The apostle Paul explains:
“If you love your neighbor as much as you love yourself you will not want to harm or cheat him, or kill him or steal from him. And you won’t sin with his wife or want what is his, or do anything else the Ten Commandments say is wrong. All ten are wrapped up in this one, to love your neighbor as you love yourself. Love does no wrong to anyone. That’s why it fully satisfies all of God’s requirements. It is the only law you need” (Romans 13:9,10, TLB).
It is love for God and for others that results in righteousness, in fruit and in glory to Christ. Also, you are commanded to love others because such love testifies to your relationship with the Father. You demonstrate that you belong to Christ by your love for others. The apostle John practically equates your salvation with the way you love others when he says that if you don’t love others, you do not know God, for He is love.

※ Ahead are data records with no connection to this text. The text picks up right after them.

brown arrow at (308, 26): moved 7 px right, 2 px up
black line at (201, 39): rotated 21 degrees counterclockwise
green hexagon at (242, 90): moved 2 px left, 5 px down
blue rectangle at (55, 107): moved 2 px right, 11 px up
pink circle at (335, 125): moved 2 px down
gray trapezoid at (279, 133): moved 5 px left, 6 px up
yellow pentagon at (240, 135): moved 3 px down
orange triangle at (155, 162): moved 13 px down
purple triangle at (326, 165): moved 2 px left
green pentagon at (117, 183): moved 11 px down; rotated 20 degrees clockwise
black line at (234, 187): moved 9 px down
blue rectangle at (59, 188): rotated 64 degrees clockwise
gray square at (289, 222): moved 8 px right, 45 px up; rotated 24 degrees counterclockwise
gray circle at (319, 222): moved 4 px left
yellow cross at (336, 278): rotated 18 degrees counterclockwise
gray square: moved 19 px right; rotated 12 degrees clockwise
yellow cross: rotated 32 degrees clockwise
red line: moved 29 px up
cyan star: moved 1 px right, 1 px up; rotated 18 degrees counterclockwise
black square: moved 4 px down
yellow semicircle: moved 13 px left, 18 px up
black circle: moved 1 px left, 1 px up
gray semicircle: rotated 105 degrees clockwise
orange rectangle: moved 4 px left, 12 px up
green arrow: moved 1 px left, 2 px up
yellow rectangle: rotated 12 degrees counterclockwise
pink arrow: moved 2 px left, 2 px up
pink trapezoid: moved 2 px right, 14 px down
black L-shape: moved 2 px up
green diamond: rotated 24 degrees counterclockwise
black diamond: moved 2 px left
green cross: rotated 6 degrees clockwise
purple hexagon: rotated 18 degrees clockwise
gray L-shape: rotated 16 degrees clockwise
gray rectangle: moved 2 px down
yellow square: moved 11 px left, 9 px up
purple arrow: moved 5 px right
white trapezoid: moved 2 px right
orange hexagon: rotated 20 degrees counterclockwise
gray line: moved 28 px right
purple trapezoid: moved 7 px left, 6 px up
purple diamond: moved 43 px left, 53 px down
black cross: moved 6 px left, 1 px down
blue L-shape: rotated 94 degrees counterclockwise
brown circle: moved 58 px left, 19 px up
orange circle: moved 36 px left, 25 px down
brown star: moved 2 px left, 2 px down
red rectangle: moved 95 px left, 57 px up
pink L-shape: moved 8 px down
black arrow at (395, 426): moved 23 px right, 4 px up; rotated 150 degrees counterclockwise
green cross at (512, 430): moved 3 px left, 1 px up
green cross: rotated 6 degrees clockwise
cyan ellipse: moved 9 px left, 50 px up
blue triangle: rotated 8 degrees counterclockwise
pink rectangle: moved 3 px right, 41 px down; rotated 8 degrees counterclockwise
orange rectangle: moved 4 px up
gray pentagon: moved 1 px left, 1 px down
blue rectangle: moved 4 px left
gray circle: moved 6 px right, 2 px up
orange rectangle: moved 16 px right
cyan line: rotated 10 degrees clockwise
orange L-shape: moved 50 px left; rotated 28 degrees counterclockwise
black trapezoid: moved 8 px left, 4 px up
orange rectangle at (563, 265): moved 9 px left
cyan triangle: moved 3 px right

“If someone who is supposed to be a Christian has money enough to live well, and sees a brother in need, and won’t help him—how can God’s love be within him? Little children, let us stop just saying we love people; let us really love them, and show it by our actions” (1 John 3:17,18, TLB).
“I demand that you love each other as much as I love you” (John 15:12, TLB).
As a Christian, you should love your neighbor because your neighbor is a creature of God made in the image of God; because God loves your neighbor; and because Christ died for your neighbor. Following the example of our Lord, you should love everyone, even as Christ did. You should devote your life to helping others experience His love and forgiveness.
Jesus also said:
“There is a saying, ‘Love your friends and hate your enemies.’ But I say: Love your enemies! Pray for those who persecute you! In that way you will be acting as true sons of your Father in heaven….
“If you love only those who love you, what good is that? Even scoundrels do that much. If you are friendly only to your friends, how are you different from anyone else? Even the heathen do that” (Matthew 5:43–47, TLB).
When Christians begin to act like Christians and love God, their neighbors, their enemies and especially their Christian brothers – regardless of color, race or class – we will see in our time, as in the first century, a great transformation in the whole of society. People will marvel when they observe our love in the same way people marveled when they observed those first-century believers saying, “How they love one another.”
I counsel many students and older adults who are not able to accept themselves. Some are weighted down with guilt because of unconfessed sins; others are not reconciled to their physical handicaps. Still others feel inferior mentally or socially. My counsel to one and all is, “God loves you and accepts you as you are. You must do the same. Get your eyes off yourself! Focus your love and attention on Christ and on others. Begin to lose yourself in service for Him and for your fellow man.”
God’s kind of love is a unifying force among Christians. Paul admonishes us to “put on love, which is the perfect bond of unity” (Colossians 3:14, NASB) that our “hearts may be encouraged, having been knit together in love” (Colossians 2:2, NASB). Only God’s universal love can break through the troublesome barriers that are created by human differences. Only a common devotion to Christ – the source of love – can relieve tension, ease mistrust, encourage openness, bring out the best in people and enable them to serve Christ together in a more fruitful way.
One mother shared that the discovery of these principles enabled her to be more patient and kind to her husband and children. “The children were driving me out of my mind with all of their childish demands,” she confided. “I was irritable with them, and because I was so miserable, I was a critical and nagging wife. No wonder my husband found excuses to work late at the office. It is all different now – God’s love permeates our home since I learned how to love by faith.”
A husband reported, “My wife and I have fallen in love all over again, and I am actually enjoying working in my office with men I couldn’t stand before I learned how to love by faith.”